November 26, 2006
Cease fire?

It is hard to do business with those people.

This morning I woke to the radio telling me that Israel and the Palestine National Authority had agreed to a cease fire with respect to Gaza as of 6 AM. There would be no rockets fired toward Sderot and other communities, and Israel would not attack targets there. Later reports were that the Palestinians would stop digging tunnels from Egypt to Gaza and stop smuggling arms across that border, and that Israel had already pulled its troops, tanks, and other weapons out of Gaza.

By 8 o'clock we heard about the first rocket fired toward Sderot. At least five more came during the morning and early afternoon.

Various Palestinian organizations said that they had not agreed to the cease fire; that the Israelis did not understand it properly; that it also required a cessation of Israeli activities in the West Bank. The chairman/president of the Palestine National Authority, Ahmed Abbas, said that all factions had accepted the cease fire; that continued firings were a violation; and that he would order Palestinian security forces to fan out across the northern region of Gaza to stop the firing of rockets.

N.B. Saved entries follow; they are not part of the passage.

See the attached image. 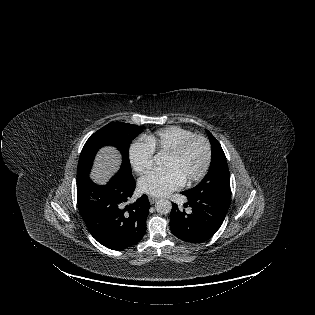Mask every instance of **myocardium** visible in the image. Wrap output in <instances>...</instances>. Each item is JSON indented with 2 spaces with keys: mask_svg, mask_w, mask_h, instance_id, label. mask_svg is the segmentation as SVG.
Segmentation results:
<instances>
[{
  "mask_svg": "<svg viewBox=\"0 0 315 315\" xmlns=\"http://www.w3.org/2000/svg\"><path fill=\"white\" fill-rule=\"evenodd\" d=\"M195 141H201L204 143L205 160H204V163H203L201 170L195 176L187 179L188 183L198 182L206 176V174L210 168V164H211V160H212V147H211L210 141L208 140L207 137H205L203 135L194 134V135L188 137L187 139H184L183 141H181L175 147H173L171 150L168 151L169 155L180 156Z\"/></svg>",
  "mask_w": 315,
  "mask_h": 315,
  "instance_id": "myocardium-1",
  "label": "myocardium"
}]
</instances>
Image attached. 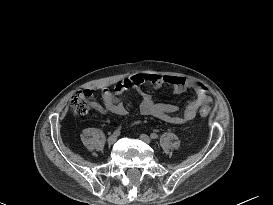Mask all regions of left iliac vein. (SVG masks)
I'll return each instance as SVG.
<instances>
[{
    "instance_id": "left-iliac-vein-1",
    "label": "left iliac vein",
    "mask_w": 273,
    "mask_h": 205,
    "mask_svg": "<svg viewBox=\"0 0 273 205\" xmlns=\"http://www.w3.org/2000/svg\"><path fill=\"white\" fill-rule=\"evenodd\" d=\"M140 139H141L143 142L147 143V144H150V143H151L150 137H149L148 135H146V134H141V135H140Z\"/></svg>"
}]
</instances>
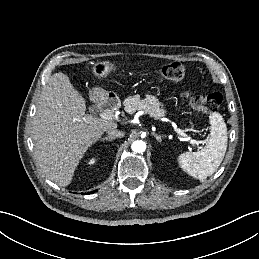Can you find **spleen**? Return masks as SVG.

This was not the first time he has ordered security forces to stop such firings in the 15 months since Israel removed its settlements and troops from Gaza. On occasion he has said that he tried, but could not stop the firing. At other times he has done no more than to proclaim that the rocket firing must stop; that it is endangering the future of Palestine.

Meanwhile, the Israeli prime minister, and even right-wing minister Evette (Avigdor) Lieberman has said that the IDF would give the Palestinians a couple of days to get themselves organized, before responding to further rocket attacks.

There is a bit of hope, but not too much. We have been this route before. Palestinian officials have lacked the will to impose what power they have on factions that use the sword or its modern equivalents to free all of Palestine for the sake of Muslim rule. Last weekend their weapon of choice was a 68 year old grandmother who blew herself up while approaching an Israeli position. In a pre-suicide video, she claimed to be avenging a family member. Three soldiers were lightly wounded by bits that flew from the explosive belt. There was a funeral a day later for the pieces of grandma that had been collected.

Perhaps the 400 or so deaths that the IDF has caused since August (fighters and collateral damage), plus considerable property destruction, has convinced the Palestinians that they are not winning this war. Four hundred dead is small change for the American experience in Iraq, where 100-death days are not uncommon. But for Israel and Palestine, it is a lot. The total number of deaths on both sides since September, 2000 is probably not more than 5,000, equivalent to a particularly bloody month in Baghdad and its surroundings.

Should we esteem a religious movement that can send a grandmother to her death for the sake of Allah? Or should we do what we can to assure that she gets to Paradise before we do, while giving yet another chance to a cease fire that may lead to something better for all of us?